INPUT FOR THIS TASK =

--- START ---

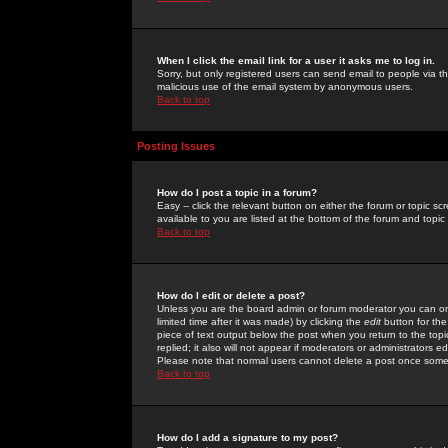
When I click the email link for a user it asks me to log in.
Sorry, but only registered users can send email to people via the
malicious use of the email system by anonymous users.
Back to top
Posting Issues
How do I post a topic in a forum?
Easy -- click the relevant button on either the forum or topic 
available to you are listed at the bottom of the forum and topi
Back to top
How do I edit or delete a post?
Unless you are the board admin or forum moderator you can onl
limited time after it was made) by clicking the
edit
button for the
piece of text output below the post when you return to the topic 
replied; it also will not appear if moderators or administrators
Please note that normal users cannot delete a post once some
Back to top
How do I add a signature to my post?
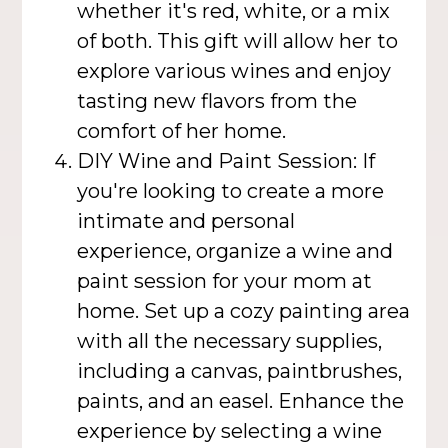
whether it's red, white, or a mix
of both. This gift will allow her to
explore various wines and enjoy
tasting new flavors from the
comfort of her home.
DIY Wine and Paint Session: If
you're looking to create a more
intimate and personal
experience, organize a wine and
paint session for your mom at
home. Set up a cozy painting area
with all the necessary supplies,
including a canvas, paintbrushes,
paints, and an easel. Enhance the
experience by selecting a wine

--- END ---
--- START ---

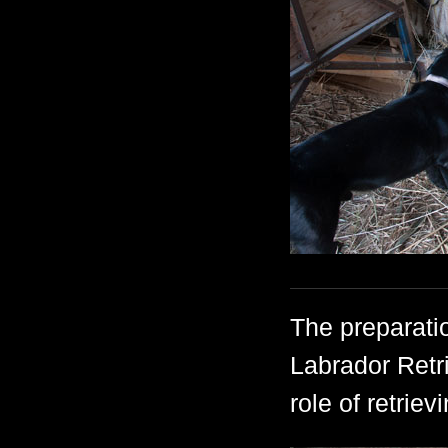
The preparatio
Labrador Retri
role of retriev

--- END ---

HOW TO COMPLETE THIS TASK = Count the lines in the entries above that include the string "button", then give only that figure.

TASK SOLUTION = 2